(NEXSTAR) – Inflation may be easing, but households are bracing for at least one monthly bill to go up next month. The Energy Information Administration estimates the average natural gas heating bill will go up 28% this winter when compared to last winter.

About half of homes nationally rely on natural gas for heating, according to U.S. Census data. While the U.S. doesn’t rely heavily on natural gas imports, the Russian invasion of Ukraine has still been affecting prices here at home because American natural gas producers have been exporting so much of their production to Europe, reports NPR.

“If the price they can get in Europe is a lot more than what they can sell their natural gas for in the U.S., then some of that is going to be exported to Europe, and that is going to raise the price of things in the United States,” Ellen Wald, oil and gas expert with the Atlantic Council, told NPR.

MoneyGeek, a personal finance website, analyzed Energy Information Administration (EIA) data to determine where heating bills are expected to rise the most.

Believe it or not, the state with the highest heating bill isn’t Alaska. The frigid, snowy state comes it at No. 2, but Oklahoma takes the top spot with an average projected natural gas bill of $301 per month.

Despite being a big producer of natural gas, Oklahoma has still ended up in a tight position. An energy crisis last year forced them to buy extra fuel at 600 times the normal price, reported Oklahoma Watch. This year, the EIA expects natural gas consumption in the state to be even higher. “While we’re not sure if this will become a long-term pattern, that, plus a projected 15% increase in price this winter is sort of a perfect storm for Oklahoma, leading them to have the highest monthly bill,” a MoneyGeek analyst told Nexstar.

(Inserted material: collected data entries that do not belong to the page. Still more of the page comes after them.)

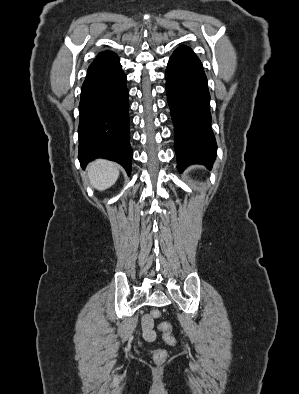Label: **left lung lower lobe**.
<instances>
[{"label":"left lung lower lobe","mask_w":299,"mask_h":394,"mask_svg":"<svg viewBox=\"0 0 299 394\" xmlns=\"http://www.w3.org/2000/svg\"><path fill=\"white\" fill-rule=\"evenodd\" d=\"M165 78L179 172L195 163L211 168L217 145L211 130L210 94L201 61L189 47L180 46L169 59Z\"/></svg>","instance_id":"left-lung-lower-lobe-1"}]
</instances>
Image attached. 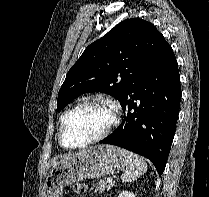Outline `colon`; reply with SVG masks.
<instances>
[{
  "label": "colon",
  "mask_w": 209,
  "mask_h": 197,
  "mask_svg": "<svg viewBox=\"0 0 209 197\" xmlns=\"http://www.w3.org/2000/svg\"><path fill=\"white\" fill-rule=\"evenodd\" d=\"M74 192L77 194L83 193L85 191V186L83 184H77L74 186Z\"/></svg>",
  "instance_id": "obj_1"
}]
</instances>
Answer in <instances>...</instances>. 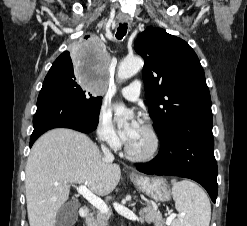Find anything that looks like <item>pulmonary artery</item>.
Returning a JSON list of instances; mask_svg holds the SVG:
<instances>
[{
  "instance_id": "1",
  "label": "pulmonary artery",
  "mask_w": 247,
  "mask_h": 226,
  "mask_svg": "<svg viewBox=\"0 0 247 226\" xmlns=\"http://www.w3.org/2000/svg\"><path fill=\"white\" fill-rule=\"evenodd\" d=\"M141 90L140 81L136 80L121 89L123 97L129 101H136L139 98Z\"/></svg>"
}]
</instances>
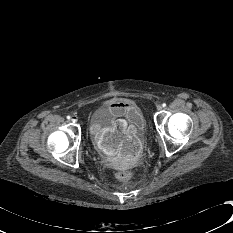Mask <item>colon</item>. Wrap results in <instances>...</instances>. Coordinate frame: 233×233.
Returning <instances> with one entry per match:
<instances>
[{
	"instance_id": "colon-1",
	"label": "colon",
	"mask_w": 233,
	"mask_h": 233,
	"mask_svg": "<svg viewBox=\"0 0 233 233\" xmlns=\"http://www.w3.org/2000/svg\"><path fill=\"white\" fill-rule=\"evenodd\" d=\"M116 126L118 130L123 129V124L120 122H118ZM116 178L121 182H128L131 180L132 174L128 170H120L117 172Z\"/></svg>"
}]
</instances>
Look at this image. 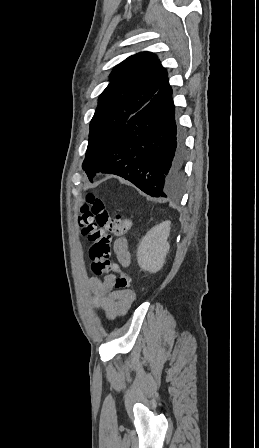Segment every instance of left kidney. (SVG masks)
Returning a JSON list of instances; mask_svg holds the SVG:
<instances>
[{
    "label": "left kidney",
    "mask_w": 259,
    "mask_h": 448,
    "mask_svg": "<svg viewBox=\"0 0 259 448\" xmlns=\"http://www.w3.org/2000/svg\"><path fill=\"white\" fill-rule=\"evenodd\" d=\"M171 222H162L154 226L150 232L144 236L137 252V260L140 268L145 272H159L165 258L169 252L167 238L170 236Z\"/></svg>",
    "instance_id": "left-kidney-1"
}]
</instances>
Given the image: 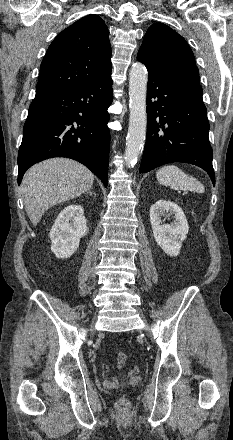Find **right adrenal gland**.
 Segmentation results:
<instances>
[{"mask_svg":"<svg viewBox=\"0 0 233 440\" xmlns=\"http://www.w3.org/2000/svg\"><path fill=\"white\" fill-rule=\"evenodd\" d=\"M87 193H89L90 195H92V192L89 190Z\"/></svg>","mask_w":233,"mask_h":440,"instance_id":"1","label":"right adrenal gland"}]
</instances>
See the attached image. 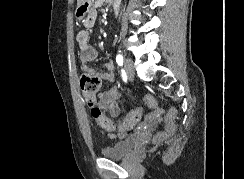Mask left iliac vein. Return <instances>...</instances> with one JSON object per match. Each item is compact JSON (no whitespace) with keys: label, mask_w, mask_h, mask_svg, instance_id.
<instances>
[{"label":"left iliac vein","mask_w":244,"mask_h":179,"mask_svg":"<svg viewBox=\"0 0 244 179\" xmlns=\"http://www.w3.org/2000/svg\"><path fill=\"white\" fill-rule=\"evenodd\" d=\"M124 67H125V72L129 78H134L135 71H134V65L131 59L126 58L124 60Z\"/></svg>","instance_id":"1"}]
</instances>
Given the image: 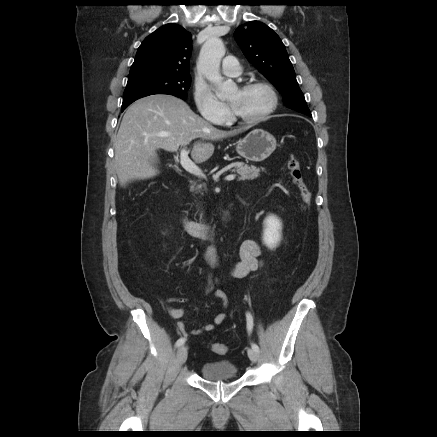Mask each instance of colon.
Here are the masks:
<instances>
[{"label":"colon","instance_id":"5ec220e1","mask_svg":"<svg viewBox=\"0 0 437 437\" xmlns=\"http://www.w3.org/2000/svg\"><path fill=\"white\" fill-rule=\"evenodd\" d=\"M287 168L289 170L294 185L298 189L302 206L304 208H307L310 205L312 194L306 183L304 182L300 161L296 155H290L287 161ZM211 349L214 353L219 355H224L228 351V347L223 343H214L212 344Z\"/></svg>","mask_w":437,"mask_h":437}]
</instances>
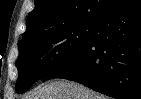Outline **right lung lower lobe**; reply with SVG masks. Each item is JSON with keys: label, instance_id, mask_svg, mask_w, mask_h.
<instances>
[{"label": "right lung lower lobe", "instance_id": "1", "mask_svg": "<svg viewBox=\"0 0 141 99\" xmlns=\"http://www.w3.org/2000/svg\"><path fill=\"white\" fill-rule=\"evenodd\" d=\"M97 22L92 40L50 77L116 99H141V0H123Z\"/></svg>", "mask_w": 141, "mask_h": 99}]
</instances>
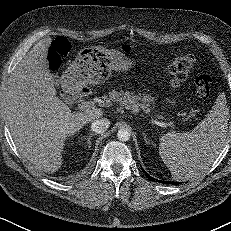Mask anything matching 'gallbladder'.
Masks as SVG:
<instances>
[{
	"mask_svg": "<svg viewBox=\"0 0 231 231\" xmlns=\"http://www.w3.org/2000/svg\"><path fill=\"white\" fill-rule=\"evenodd\" d=\"M55 78H56V79H55L56 83H58V79H57V76H55Z\"/></svg>",
	"mask_w": 231,
	"mask_h": 231,
	"instance_id": "1",
	"label": "gallbladder"
}]
</instances>
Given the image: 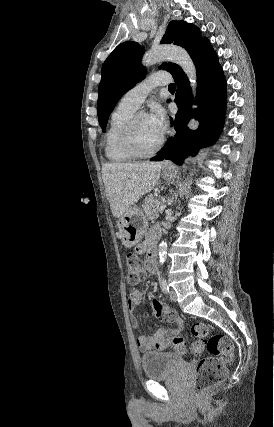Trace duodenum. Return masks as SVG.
Segmentation results:
<instances>
[{
    "label": "duodenum",
    "mask_w": 274,
    "mask_h": 427,
    "mask_svg": "<svg viewBox=\"0 0 274 427\" xmlns=\"http://www.w3.org/2000/svg\"><path fill=\"white\" fill-rule=\"evenodd\" d=\"M157 256H158V248H157L156 244L154 242H152V245L150 246L148 253H147L148 261L152 265H155L156 260H157Z\"/></svg>",
    "instance_id": "410a0bca"
}]
</instances>
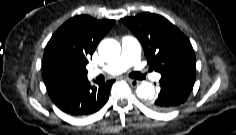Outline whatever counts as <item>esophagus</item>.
<instances>
[{
	"instance_id": "esophagus-1",
	"label": "esophagus",
	"mask_w": 236,
	"mask_h": 135,
	"mask_svg": "<svg viewBox=\"0 0 236 135\" xmlns=\"http://www.w3.org/2000/svg\"><path fill=\"white\" fill-rule=\"evenodd\" d=\"M127 81L134 87L138 86L140 84V81L138 80H135V79H130V78H127Z\"/></svg>"
}]
</instances>
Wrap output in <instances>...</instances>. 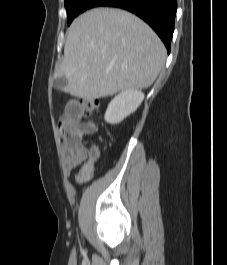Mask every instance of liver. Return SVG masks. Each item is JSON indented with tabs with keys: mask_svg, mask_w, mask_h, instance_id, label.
Wrapping results in <instances>:
<instances>
[{
	"mask_svg": "<svg viewBox=\"0 0 227 265\" xmlns=\"http://www.w3.org/2000/svg\"><path fill=\"white\" fill-rule=\"evenodd\" d=\"M165 60L162 41L145 22L127 11L97 8L70 25L54 78L65 76L63 92L90 100L151 86Z\"/></svg>",
	"mask_w": 227,
	"mask_h": 265,
	"instance_id": "1",
	"label": "liver"
}]
</instances>
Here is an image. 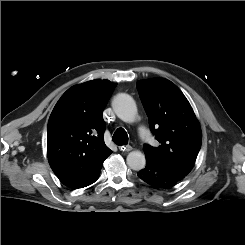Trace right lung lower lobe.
<instances>
[{"label": "right lung lower lobe", "mask_w": 245, "mask_h": 245, "mask_svg": "<svg viewBox=\"0 0 245 245\" xmlns=\"http://www.w3.org/2000/svg\"><path fill=\"white\" fill-rule=\"evenodd\" d=\"M100 171L97 172L88 182H86L85 184H83L82 186H80L78 188L86 187V186L91 185L92 183H94L99 178Z\"/></svg>", "instance_id": "obj_1"}]
</instances>
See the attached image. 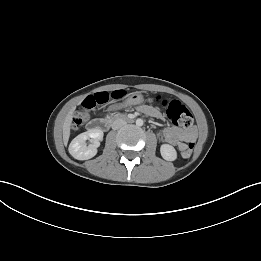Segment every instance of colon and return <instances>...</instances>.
Listing matches in <instances>:
<instances>
[{"mask_svg": "<svg viewBox=\"0 0 261 261\" xmlns=\"http://www.w3.org/2000/svg\"><path fill=\"white\" fill-rule=\"evenodd\" d=\"M126 96V93L122 90L112 92L108 94L106 92L97 93L94 96L88 97L82 105V109L79 110L73 119V129H79L83 123L85 113L87 111H93L99 107H103L107 104L109 99L122 100ZM153 101L161 103L166 108V115L168 119L175 125L188 128L193 124V117L190 111L179 101L163 99L161 96H156ZM195 143L189 142L183 147L182 155L184 157H190L193 153Z\"/></svg>", "mask_w": 261, "mask_h": 261, "instance_id": "5ec220e1", "label": "colon"}]
</instances>
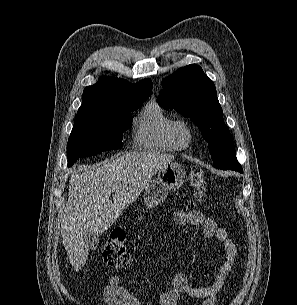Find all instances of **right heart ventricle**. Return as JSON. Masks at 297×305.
Returning <instances> with one entry per match:
<instances>
[{
    "instance_id": "obj_1",
    "label": "right heart ventricle",
    "mask_w": 297,
    "mask_h": 305,
    "mask_svg": "<svg viewBox=\"0 0 297 305\" xmlns=\"http://www.w3.org/2000/svg\"><path fill=\"white\" fill-rule=\"evenodd\" d=\"M175 119L158 103L150 102L140 113L134 141L138 148L145 150L177 151L171 135Z\"/></svg>"
}]
</instances>
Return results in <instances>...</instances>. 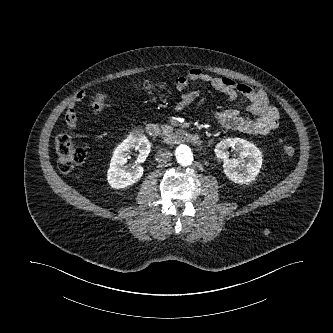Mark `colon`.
<instances>
[{
	"mask_svg": "<svg viewBox=\"0 0 333 333\" xmlns=\"http://www.w3.org/2000/svg\"><path fill=\"white\" fill-rule=\"evenodd\" d=\"M158 85L154 80H146L143 83L145 88H150L152 86ZM93 108L95 110H100L102 104L99 102H93ZM55 154L57 156L58 167L63 173H70L78 166H81L86 161V152L79 148L71 136L64 132L60 134L54 144ZM296 154V150L292 145H285L283 147V156L285 158H292Z\"/></svg>",
	"mask_w": 333,
	"mask_h": 333,
	"instance_id": "obj_1",
	"label": "colon"
}]
</instances>
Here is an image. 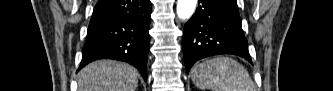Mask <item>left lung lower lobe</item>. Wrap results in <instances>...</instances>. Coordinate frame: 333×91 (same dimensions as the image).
Listing matches in <instances>:
<instances>
[{"instance_id":"1","label":"left lung lower lobe","mask_w":333,"mask_h":91,"mask_svg":"<svg viewBox=\"0 0 333 91\" xmlns=\"http://www.w3.org/2000/svg\"><path fill=\"white\" fill-rule=\"evenodd\" d=\"M199 3L183 32L186 71L196 61L218 54H234L251 62L236 0H200Z\"/></svg>"}]
</instances>
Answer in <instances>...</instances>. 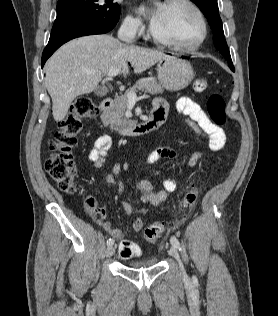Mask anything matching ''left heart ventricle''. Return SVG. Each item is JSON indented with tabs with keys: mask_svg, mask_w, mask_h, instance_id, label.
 Returning a JSON list of instances; mask_svg holds the SVG:
<instances>
[{
	"mask_svg": "<svg viewBox=\"0 0 278 316\" xmlns=\"http://www.w3.org/2000/svg\"><path fill=\"white\" fill-rule=\"evenodd\" d=\"M152 29L158 38L177 45H190L200 34L196 15L183 4H164Z\"/></svg>",
	"mask_w": 278,
	"mask_h": 316,
	"instance_id": "b2bd125f",
	"label": "left heart ventricle"
}]
</instances>
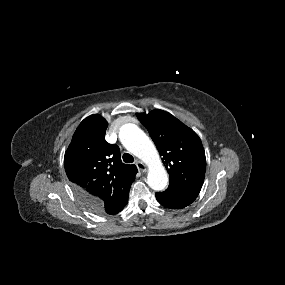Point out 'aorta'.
<instances>
[{"mask_svg": "<svg viewBox=\"0 0 285 285\" xmlns=\"http://www.w3.org/2000/svg\"><path fill=\"white\" fill-rule=\"evenodd\" d=\"M124 147L143 160L149 167L147 184L155 191H162L168 184V175L159 153L149 137L135 124H124L119 131Z\"/></svg>", "mask_w": 285, "mask_h": 285, "instance_id": "762f6f07", "label": "aorta"}]
</instances>
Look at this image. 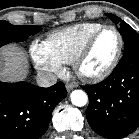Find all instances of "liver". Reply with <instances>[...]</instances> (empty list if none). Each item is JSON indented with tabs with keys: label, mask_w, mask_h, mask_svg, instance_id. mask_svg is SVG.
<instances>
[{
	"label": "liver",
	"mask_w": 139,
	"mask_h": 139,
	"mask_svg": "<svg viewBox=\"0 0 139 139\" xmlns=\"http://www.w3.org/2000/svg\"><path fill=\"white\" fill-rule=\"evenodd\" d=\"M28 60L26 53L19 47L8 45L0 49V79L20 81L27 75Z\"/></svg>",
	"instance_id": "1"
}]
</instances>
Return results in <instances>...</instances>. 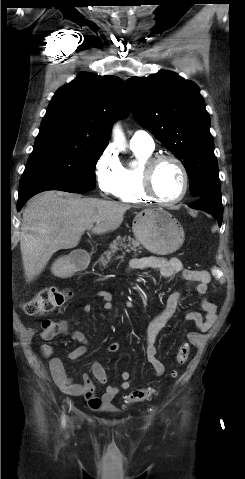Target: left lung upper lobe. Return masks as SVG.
I'll use <instances>...</instances> for the list:
<instances>
[{"instance_id":"5c2ea615","label":"left lung upper lobe","mask_w":245,"mask_h":479,"mask_svg":"<svg viewBox=\"0 0 245 479\" xmlns=\"http://www.w3.org/2000/svg\"><path fill=\"white\" fill-rule=\"evenodd\" d=\"M126 84L136 120L182 162L191 195L200 198L220 188L210 118L199 88L166 70Z\"/></svg>"}]
</instances>
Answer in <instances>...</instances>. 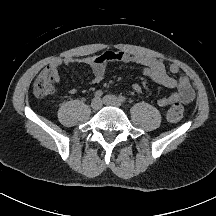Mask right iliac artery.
<instances>
[{"instance_id":"obj_1","label":"right iliac artery","mask_w":216,"mask_h":216,"mask_svg":"<svg viewBox=\"0 0 216 216\" xmlns=\"http://www.w3.org/2000/svg\"><path fill=\"white\" fill-rule=\"evenodd\" d=\"M102 95H103V92L101 90L96 91L94 94L95 98H100Z\"/></svg>"}]
</instances>
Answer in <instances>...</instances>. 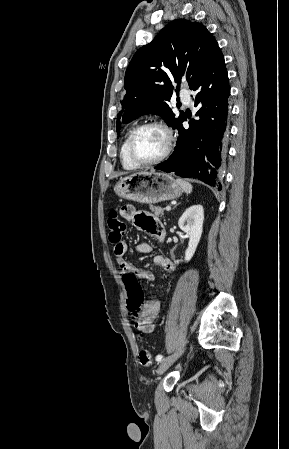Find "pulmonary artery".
I'll return each instance as SVG.
<instances>
[{
	"instance_id": "1",
	"label": "pulmonary artery",
	"mask_w": 289,
	"mask_h": 449,
	"mask_svg": "<svg viewBox=\"0 0 289 449\" xmlns=\"http://www.w3.org/2000/svg\"><path fill=\"white\" fill-rule=\"evenodd\" d=\"M182 100L184 101L185 104L190 105L191 104V93L188 90H184L182 91Z\"/></svg>"
}]
</instances>
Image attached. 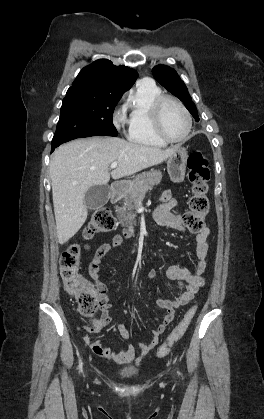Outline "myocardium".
Masks as SVG:
<instances>
[{
  "label": "myocardium",
  "mask_w": 264,
  "mask_h": 419,
  "mask_svg": "<svg viewBox=\"0 0 264 419\" xmlns=\"http://www.w3.org/2000/svg\"><path fill=\"white\" fill-rule=\"evenodd\" d=\"M169 101L175 103L181 109V111L184 113L186 117L187 129H186L185 134L181 138H172L168 136L163 129L162 111H163V107L165 103ZM151 113H152L153 129H154L155 134L160 140H162L165 143H181L188 138L192 130V117H191L190 112L186 108V106L178 98L172 95H168V94L159 95L152 104Z\"/></svg>",
  "instance_id": "1"
}]
</instances>
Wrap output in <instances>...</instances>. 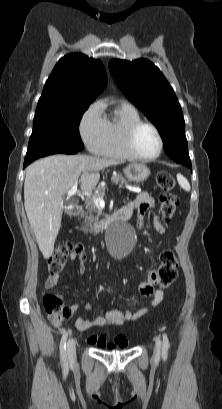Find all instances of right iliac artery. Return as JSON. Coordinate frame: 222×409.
Instances as JSON below:
<instances>
[{"label":"right iliac artery","mask_w":222,"mask_h":409,"mask_svg":"<svg viewBox=\"0 0 222 409\" xmlns=\"http://www.w3.org/2000/svg\"><path fill=\"white\" fill-rule=\"evenodd\" d=\"M68 333H64L60 341V358L64 364H67V354H66V340Z\"/></svg>","instance_id":"82829eb1"}]
</instances>
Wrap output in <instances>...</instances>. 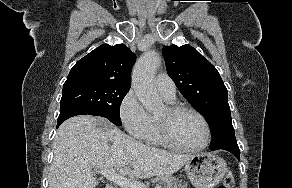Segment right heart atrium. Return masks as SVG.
I'll return each instance as SVG.
<instances>
[{"instance_id": "obj_1", "label": "right heart atrium", "mask_w": 292, "mask_h": 188, "mask_svg": "<svg viewBox=\"0 0 292 188\" xmlns=\"http://www.w3.org/2000/svg\"><path fill=\"white\" fill-rule=\"evenodd\" d=\"M119 116L123 126L133 138L144 139L151 125V117L133 90H129L121 100Z\"/></svg>"}]
</instances>
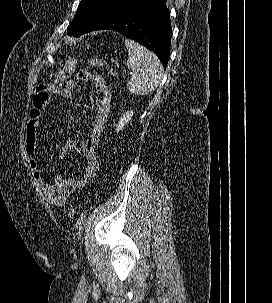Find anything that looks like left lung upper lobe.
Returning a JSON list of instances; mask_svg holds the SVG:
<instances>
[{"instance_id": "5c2ea615", "label": "left lung upper lobe", "mask_w": 272, "mask_h": 303, "mask_svg": "<svg viewBox=\"0 0 272 303\" xmlns=\"http://www.w3.org/2000/svg\"><path fill=\"white\" fill-rule=\"evenodd\" d=\"M141 0H81L68 33L74 37L90 32L107 19Z\"/></svg>"}]
</instances>
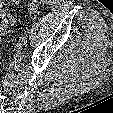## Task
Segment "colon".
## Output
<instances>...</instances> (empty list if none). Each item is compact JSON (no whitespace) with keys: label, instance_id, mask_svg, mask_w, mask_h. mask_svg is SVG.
<instances>
[{"label":"colon","instance_id":"5ec220e1","mask_svg":"<svg viewBox=\"0 0 113 113\" xmlns=\"http://www.w3.org/2000/svg\"><path fill=\"white\" fill-rule=\"evenodd\" d=\"M10 1H18V0H10ZM43 3V0H30L29 1V11L31 14L35 15L37 14L39 7ZM4 26L3 20L0 23V27Z\"/></svg>","mask_w":113,"mask_h":113}]
</instances>
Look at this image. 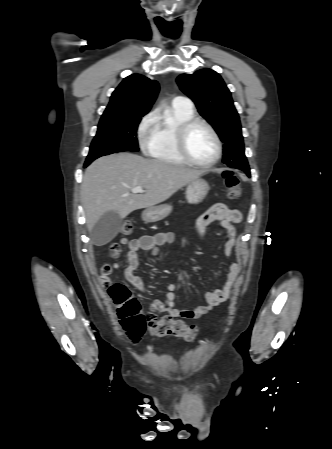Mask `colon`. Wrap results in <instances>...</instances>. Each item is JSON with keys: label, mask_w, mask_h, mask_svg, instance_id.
I'll return each mask as SVG.
<instances>
[{"label": "colon", "mask_w": 332, "mask_h": 449, "mask_svg": "<svg viewBox=\"0 0 332 449\" xmlns=\"http://www.w3.org/2000/svg\"><path fill=\"white\" fill-rule=\"evenodd\" d=\"M223 181L228 191L230 199H236L240 196V180L234 171L226 169L223 171ZM134 226L130 221H126L122 225V233L131 235ZM122 242L112 243L107 251L109 258H117L122 252ZM109 294L112 297L124 330L130 339L137 342L143 335L146 327L150 334L156 337L174 336L180 337L187 341H193L197 337V327L187 325L182 320L175 319L171 316H163L161 318H153L146 320L141 311L140 304L132 293L130 288L122 283H115L109 286Z\"/></svg>", "instance_id": "colon-1"}]
</instances>
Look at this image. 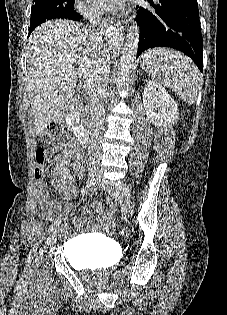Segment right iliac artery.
Returning a JSON list of instances; mask_svg holds the SVG:
<instances>
[{
  "label": "right iliac artery",
  "mask_w": 227,
  "mask_h": 315,
  "mask_svg": "<svg viewBox=\"0 0 227 315\" xmlns=\"http://www.w3.org/2000/svg\"><path fill=\"white\" fill-rule=\"evenodd\" d=\"M98 181V178H95L94 176L89 178L87 181H86V187L87 188H92L96 185ZM62 222V219L61 218H58L50 227L49 231H53L57 226H59ZM37 248H38V244H35L34 247L32 248L31 252L29 253L28 255V258L26 260V266L29 267L30 264H31V261L35 255V252L37 251Z\"/></svg>",
  "instance_id": "obj_1"
}]
</instances>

Midwestern states may not have the biggest bills overall, but they are seeing the biggest increases, according to MoneyGeek’s analysis. States in the region are expected to see their natural gas bills up about 33% this year.

Generally, states that rely more on natural gas as a heating source are expected to see the biggest spikes.

See the 20 states predicted to have the highest bills, and their households’ monthly average natural gas cost, below:

RankStateMonthly gas bill (2022-23)Increase from last year
1Oklahoma$301$56
2Alaska$289$65
3Georgia$280$52
4Maryland$278$52
5Illinois$210$52
6New York$206$37
7Delaware$202$38
8Arkansas$202$38
9Rhode Island$201$36
10West Virginia$200$37
11Virginia$188$35
12Kentucky$185$35
13Michigan$184$46
14Massachusetts$171$30
15Wyoming$167$38
16Utah$161$36
17Ohio$160$40
18Colorado$155$35
19Minnesota$154$39
20North Carolina$151$28

The state with the lowest projected natural gas bill this winter is no surprise: Hawaiians’ average natural monthly bill will be around $12. Following Hawaii is Maine, then Florida, New Hampshire, Arizona and Vermont – each with a bill under $50.

While Arizona and Hawaii aren’t surprising to find at the bottom of the list, Maine, New Hampshire and Vermont aren’t exactly tropical, warm environments. How are the gas bills so low? Residents in those states rely far less on natural gas to heat their homes, according to the Census. All three use fuel oil as the leading source of heat energy, according to the EIA, but they also rely on wood burning, propane and some electricity.

(See where every state ranks in the full dataset.)

To save on your heating bill, the Department of Energy suggests turning down your thermostat to as low as you’re comfortable, keeping curtains open when the sun is out, and upgrading to efficient home appliances.

“You pay for what you use, and anywhere that you can cut your usage down, that will save you the money ultimately,” said Priscilla Ress, Spokesperson for Eversource.

Western Massachusetts homeowners have, for months now, been bracing for a costly winter. Home heating bills are higher this year due to growing energy source costs. Although prices are increasing, there are ways to save. One of the top ways to cut costs, proper insulation.

Bob Parent from Rocky’s Ace Hardware in Agawam said, “When it’s cold out, you want to make sure that your windows are sealed. maybe add an extra sealing on your windows and sunshine comes in through windows, so open them during the daytime close them at dusk.”

One of Eversource’s many income-based energy-assistance programs is budget billing. Ress told 22News, “Budget billing says you will know what you’re going to pay every month, so the people who are on a budget don’t get that surprise. They know what to expect.”

Looking into these programs while weatherizing your home is the best way to lessen the financial toll of energy costs. Eversource also offers home energy assessments, so you’ll know what actions you must take to ensure your house is as energy-efficient as it can be this winter.